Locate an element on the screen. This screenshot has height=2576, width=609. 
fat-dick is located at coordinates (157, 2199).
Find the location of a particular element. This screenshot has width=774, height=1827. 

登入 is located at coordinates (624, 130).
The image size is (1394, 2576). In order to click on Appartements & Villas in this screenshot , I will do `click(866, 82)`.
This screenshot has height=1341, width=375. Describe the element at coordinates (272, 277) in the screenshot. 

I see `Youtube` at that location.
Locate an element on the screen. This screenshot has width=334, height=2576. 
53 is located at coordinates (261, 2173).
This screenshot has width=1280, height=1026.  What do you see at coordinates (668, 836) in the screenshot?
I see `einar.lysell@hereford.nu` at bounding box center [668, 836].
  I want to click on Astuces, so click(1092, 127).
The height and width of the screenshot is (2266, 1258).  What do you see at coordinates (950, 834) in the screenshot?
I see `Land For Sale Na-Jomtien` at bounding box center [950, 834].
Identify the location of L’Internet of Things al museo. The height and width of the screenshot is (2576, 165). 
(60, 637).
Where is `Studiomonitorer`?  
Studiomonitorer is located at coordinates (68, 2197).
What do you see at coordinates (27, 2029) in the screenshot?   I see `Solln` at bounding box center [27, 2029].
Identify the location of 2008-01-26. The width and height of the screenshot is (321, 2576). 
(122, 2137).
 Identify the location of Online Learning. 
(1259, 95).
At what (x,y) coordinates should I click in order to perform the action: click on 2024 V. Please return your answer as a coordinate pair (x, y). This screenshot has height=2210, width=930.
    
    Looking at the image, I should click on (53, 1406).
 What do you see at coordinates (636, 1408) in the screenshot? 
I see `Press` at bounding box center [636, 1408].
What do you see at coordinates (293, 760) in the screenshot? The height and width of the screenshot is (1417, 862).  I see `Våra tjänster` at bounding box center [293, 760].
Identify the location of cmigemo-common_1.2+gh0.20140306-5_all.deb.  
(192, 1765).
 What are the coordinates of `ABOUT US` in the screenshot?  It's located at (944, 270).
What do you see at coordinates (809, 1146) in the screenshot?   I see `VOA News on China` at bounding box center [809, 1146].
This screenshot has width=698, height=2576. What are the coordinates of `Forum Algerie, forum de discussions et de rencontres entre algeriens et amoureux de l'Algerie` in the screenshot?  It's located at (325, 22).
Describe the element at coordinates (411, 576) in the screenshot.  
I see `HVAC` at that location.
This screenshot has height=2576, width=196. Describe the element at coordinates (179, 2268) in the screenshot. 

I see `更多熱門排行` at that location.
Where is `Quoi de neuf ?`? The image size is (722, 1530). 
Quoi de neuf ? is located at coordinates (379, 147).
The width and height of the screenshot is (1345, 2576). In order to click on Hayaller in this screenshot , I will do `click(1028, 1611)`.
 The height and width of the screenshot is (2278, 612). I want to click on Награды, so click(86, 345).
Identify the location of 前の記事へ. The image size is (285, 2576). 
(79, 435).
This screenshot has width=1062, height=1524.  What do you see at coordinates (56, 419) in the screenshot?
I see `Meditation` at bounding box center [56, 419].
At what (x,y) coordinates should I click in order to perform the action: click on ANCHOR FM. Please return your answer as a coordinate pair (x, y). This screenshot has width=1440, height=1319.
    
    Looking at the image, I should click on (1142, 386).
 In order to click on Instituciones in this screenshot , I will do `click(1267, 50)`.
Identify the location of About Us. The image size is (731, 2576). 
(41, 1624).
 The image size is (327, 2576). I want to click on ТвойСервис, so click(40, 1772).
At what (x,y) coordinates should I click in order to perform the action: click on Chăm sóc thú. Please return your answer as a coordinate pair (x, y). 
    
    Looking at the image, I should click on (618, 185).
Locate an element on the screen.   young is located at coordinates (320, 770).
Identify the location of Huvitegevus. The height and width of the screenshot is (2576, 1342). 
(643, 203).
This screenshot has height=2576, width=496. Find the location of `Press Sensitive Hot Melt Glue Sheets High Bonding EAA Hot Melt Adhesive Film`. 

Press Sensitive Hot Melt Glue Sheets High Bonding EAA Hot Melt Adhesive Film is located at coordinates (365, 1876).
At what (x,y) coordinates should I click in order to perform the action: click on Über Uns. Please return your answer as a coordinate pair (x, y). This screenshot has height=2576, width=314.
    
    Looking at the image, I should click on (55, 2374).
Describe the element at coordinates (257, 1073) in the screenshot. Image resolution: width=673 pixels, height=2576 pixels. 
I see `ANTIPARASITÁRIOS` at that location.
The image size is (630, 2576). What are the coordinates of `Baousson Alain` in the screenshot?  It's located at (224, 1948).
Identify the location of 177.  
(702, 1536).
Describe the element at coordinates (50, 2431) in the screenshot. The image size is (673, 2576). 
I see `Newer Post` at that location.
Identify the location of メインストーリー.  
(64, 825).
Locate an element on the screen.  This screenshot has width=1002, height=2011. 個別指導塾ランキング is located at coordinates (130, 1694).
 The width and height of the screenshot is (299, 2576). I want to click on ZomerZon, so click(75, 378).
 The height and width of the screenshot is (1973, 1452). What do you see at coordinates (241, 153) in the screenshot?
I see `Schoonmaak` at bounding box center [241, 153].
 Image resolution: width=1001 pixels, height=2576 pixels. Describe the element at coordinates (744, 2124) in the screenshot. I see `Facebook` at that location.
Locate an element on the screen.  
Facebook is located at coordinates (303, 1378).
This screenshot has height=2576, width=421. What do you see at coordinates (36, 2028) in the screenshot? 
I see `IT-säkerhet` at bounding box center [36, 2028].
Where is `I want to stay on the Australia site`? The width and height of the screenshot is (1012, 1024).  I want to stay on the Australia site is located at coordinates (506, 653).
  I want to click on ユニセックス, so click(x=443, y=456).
+++
Could you restate every record word for word?

Expected output:
Locate an element on the screen. This screenshot has height=2576, width=609. 
fat-dick is located at coordinates (157, 2199).
Find the location of a particular element. This screenshot has width=774, height=1827. 

登入 is located at coordinates (624, 130).
The image size is (1394, 2576). In order to click on Appartements & Villas in this screenshot , I will do `click(866, 82)`.
This screenshot has height=1341, width=375. Describe the element at coordinates (272, 277) in the screenshot. 

I see `Youtube` at that location.
Locate an element on the screen. This screenshot has width=334, height=2576. 
53 is located at coordinates (261, 2173).
This screenshot has width=1280, height=1026.  What do you see at coordinates (668, 836) in the screenshot?
I see `einar.lysell@hereford.nu` at bounding box center [668, 836].
  I want to click on Astuces, so click(1092, 127).
The height and width of the screenshot is (2266, 1258).  What do you see at coordinates (950, 834) in the screenshot?
I see `Land For Sale Na-Jomtien` at bounding box center [950, 834].
Identify the location of L’Internet of Things al museo. The height and width of the screenshot is (2576, 165). 
(60, 637).
Where is `Studiomonitorer`?  
Studiomonitorer is located at coordinates (68, 2197).
What do you see at coordinates (27, 2029) in the screenshot?   I see `Solln` at bounding box center [27, 2029].
Identify the location of 2008-01-26. The width and height of the screenshot is (321, 2576). 
(122, 2137).
 Identify the location of Online Learning. 
(1259, 95).
At what (x,y) coordinates should I click in order to perform the action: click on 2024 V. Please return your answer as a coordinate pair (x, y). This screenshot has height=2210, width=930.
    
    Looking at the image, I should click on (53, 1406).
 What do you see at coordinates (636, 1408) in the screenshot? 
I see `Press` at bounding box center [636, 1408].
What do you see at coordinates (293, 760) in the screenshot? The height and width of the screenshot is (1417, 862).  I see `Våra tjänster` at bounding box center [293, 760].
Identify the location of cmigemo-common_1.2+gh0.20140306-5_all.deb.  
(192, 1765).
 What are the coordinates of `ABOUT US` in the screenshot?  It's located at (944, 270).
What do you see at coordinates (809, 1146) in the screenshot?   I see `VOA News on China` at bounding box center [809, 1146].
This screenshot has width=698, height=2576. What are the coordinates of `Forum Algerie, forum de discussions et de rencontres entre algeriens et amoureux de l'Algerie` in the screenshot?  It's located at (325, 22).
Describe the element at coordinates (411, 576) in the screenshot.  
I see `HVAC` at that location.
This screenshot has height=2576, width=196. Describe the element at coordinates (179, 2268) in the screenshot. 

I see `更多熱門排行` at that location.
Where is `Quoi de neuf ?`? The image size is (722, 1530). 
Quoi de neuf ? is located at coordinates (379, 147).
The width and height of the screenshot is (1345, 2576). In order to click on Hayaller in this screenshot , I will do `click(1028, 1611)`.
 The height and width of the screenshot is (2278, 612). I want to click on Награды, so click(86, 345).
Identify the location of 前の記事へ. The image size is (285, 2576). 
(79, 435).
This screenshot has width=1062, height=1524.  What do you see at coordinates (56, 419) in the screenshot?
I see `Meditation` at bounding box center [56, 419].
At what (x,y) coordinates should I click in order to perform the action: click on ANCHOR FM. Please return your answer as a coordinate pair (x, y). This screenshot has width=1440, height=1319.
    
    Looking at the image, I should click on (1142, 386).
 In order to click on Instituciones in this screenshot , I will do `click(1267, 50)`.
Identify the location of About Us. The image size is (731, 2576). 
(41, 1624).
 The image size is (327, 2576). I want to click on ТвойСервис, so click(40, 1772).
At what (x,y) coordinates should I click in order to perform the action: click on Chăm sóc thú. Please return your answer as a coordinate pair (x, y). 
    
    Looking at the image, I should click on (618, 185).
Locate an element on the screen.   young is located at coordinates (320, 770).
Identify the location of Huvitegevus. The height and width of the screenshot is (2576, 1342). 
(643, 203).
This screenshot has height=2576, width=496. Find the location of `Press Sensitive Hot Melt Glue Sheets High Bonding EAA Hot Melt Adhesive Film`. 

Press Sensitive Hot Melt Glue Sheets High Bonding EAA Hot Melt Adhesive Film is located at coordinates (365, 1876).
At what (x,y) coordinates should I click in order to perform the action: click on Über Uns. Please return your answer as a coordinate pair (x, y). This screenshot has height=2576, width=314.
    
    Looking at the image, I should click on (55, 2374).
Describe the element at coordinates (257, 1073) in the screenshot. Image resolution: width=673 pixels, height=2576 pixels. 
I see `ANTIPARASITÁRIOS` at that location.
The image size is (630, 2576). What are the coordinates of `Baousson Alain` in the screenshot?  It's located at (224, 1948).
Identify the location of 177.  
(702, 1536).
Describe the element at coordinates (50, 2431) in the screenshot. The image size is (673, 2576). 
I see `Newer Post` at that location.
Identify the location of メインストーリー.  
(64, 825).
Locate an element on the screen.  This screenshot has width=1002, height=2011. 個別指導塾ランキング is located at coordinates (130, 1694).
 The width and height of the screenshot is (299, 2576). I want to click on ZomerZon, so click(75, 378).
 The height and width of the screenshot is (1973, 1452). What do you see at coordinates (241, 153) in the screenshot?
I see `Schoonmaak` at bounding box center [241, 153].
 Image resolution: width=1001 pixels, height=2576 pixels. Describe the element at coordinates (744, 2124) in the screenshot. I see `Facebook` at that location.
Locate an element on the screen.  
Facebook is located at coordinates (303, 1378).
This screenshot has height=2576, width=421. What do you see at coordinates (36, 2028) in the screenshot? 
I see `IT-säkerhet` at bounding box center [36, 2028].
Where is `I want to stay on the Australia site`? The width and height of the screenshot is (1012, 1024).  I want to stay on the Australia site is located at coordinates (506, 653).
  I want to click on ユニセックス, so click(x=443, y=456).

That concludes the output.